Rays recognised as an intangible cultural asset of Valais
The canton of Valais has added the search for, exploration and valorisation of minerals* to its list of living traditions. It thus recognises an ancient craft closely linked to the mountains as an intangible cultural asset. The application was submitted by a community of interest made up of ‘cristalliers’, the Naters Radiation Museum, the Musée des Sciences de la Terre in Martinach and the Binntal Landscape Park.
People have been searching for crystals in the high Alps for thousands of years. The first traces in Valais are around 10,000 years old and were found in the remains of hunting camps from the Mesolithic period on the Simplon Pass: small flakes of crystals used to reinforce arrowheads (approx. 8,500 - 7,000 BC). During archaeological excavations in Neolithic settlement remains in Saint Leonard and in Naters (3,500 BC), crystals were again discovered that were used in the manufacture of arrows and tools. The search for and finding of minerals and their processing helped our ancestors to survive as hunters in the Mesolithic and Neolithic periods.
Later, crystals became a commodity. Finds in the Binntal valley from the Celtic-Roman period, for example, bear witness to this, when deposits of crystals were created around 2000 years ago. These were exchanged with passing traders for everyday objects and jewellery.

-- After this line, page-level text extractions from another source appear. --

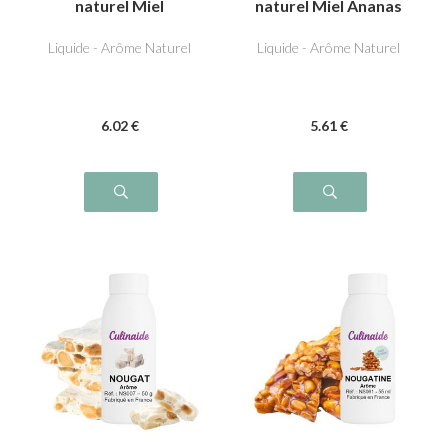
naturel Miel
naturel Miel Ananas
Liquide - Arôme Naturel
Liquide - Arôme Naturel
6
.02
€
5
.61
€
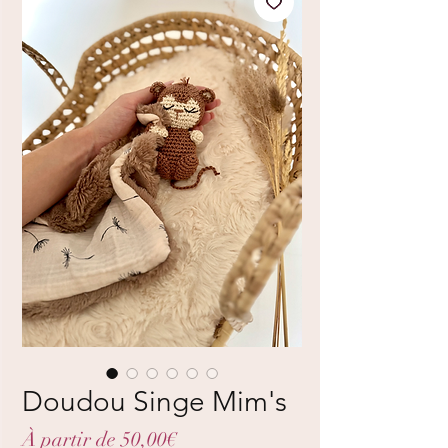
Doudou Singe Mim's
Prix
À partir de
50,00€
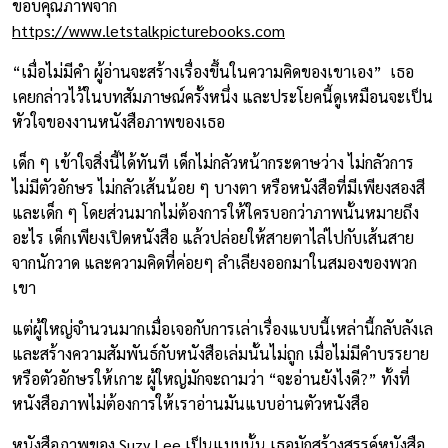
ขอบคุณภาพจาก
https://www.letstalkpicturebooks.com
“เมื่อไม่มีคำ ผู้อ่านจะสร้างเรื่องขึ้นในความคิดของเขาเอง” เธอ
เคยกล่าวไว้ในบทสัมภาษณ์ครั้งหนึ่ง และประโยคนี้ดูเหมือนจะเป็น
หัวใจของงานหนังสือภาพของเธอ
เด็ก ๆ เข้าใจสิ่งนี้ได้ทันที เด็กไม่กลัวหน้ากระดาษว่าง ไม่กลัวการ
ไม่มีตัวอักษร ไม่กลัวเส้นน้อย ๆ บางตา หรือหนังสือที่มีเพียงสองสี
และเด็ก ๆ โดยส่วนมากไม่ต้องการให้ใครบอกว่าภาพนั้นหมายถึง
อะไร เด็กเพียงเปิดหนังสือ แล้วปล่อยให้สายตาไล่ไปกับเส้นสาย
จากนักวาด และความคิดที่ค่อยๆ ลำเลียงออกมาในสมองของพวก
เขา
แต่ผู้ใหญ่จำนวนมากเมื่อเจอกับการเล่าเรื่องแบบนี้เหล่านี้กลับลังเล
และสร้างความสัมพันธ์กับหนังสือเล่มนั้นไม่ถูก เมื่อไม่มีคำบรรยาย
หรือตัวอักษรให้เกาะ ผู้ใหญ่มักจะถามว่า “จะอ่านยังไงดี?” ทั้งที่
หนังสือภาพไม่ต้องการให้เราอ่านมันแบบอ่านตัวหนังสือ
หนังสือภาพของ Suzy Lee เป็นแบบนั้น เธอมักสร้างสรรค์หนังสือ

In the late Middle Ages and in modern times, particularly clear and large crystals were sold to urban centres such as Milan, where they were made into magnificent vessels, candlesticks and crosses. The mountain farmers of the Upper Valais called these special artefacts, which they could sell to Milan at a high price, ‘Milanese goods’. This is how we know that the ‘glass coffin’ in Milan Cathedral from the 17th century, in which St Borromeo lies in state, is not made of glass but was cut from crystals that were demonstrably found in the Upper Valais. For the mountain farmers of Valais, blasting had been an important sideline since the Middle Ages.
Finally, in the 19th century, Alpine minerals became the subject of research in the new science of mineralogy. To this day, the blasters still work together with the scientists for whom the minerals provide valuable information on the history of the earth. The Valaisan radiators maintained close contacts with the universities of Bern, Basel, Geneva and Lausanne. A few years ago, the Binner Strahler André Gorsatt received an honorary doctorate from the University of Basel in recognition of his services to science.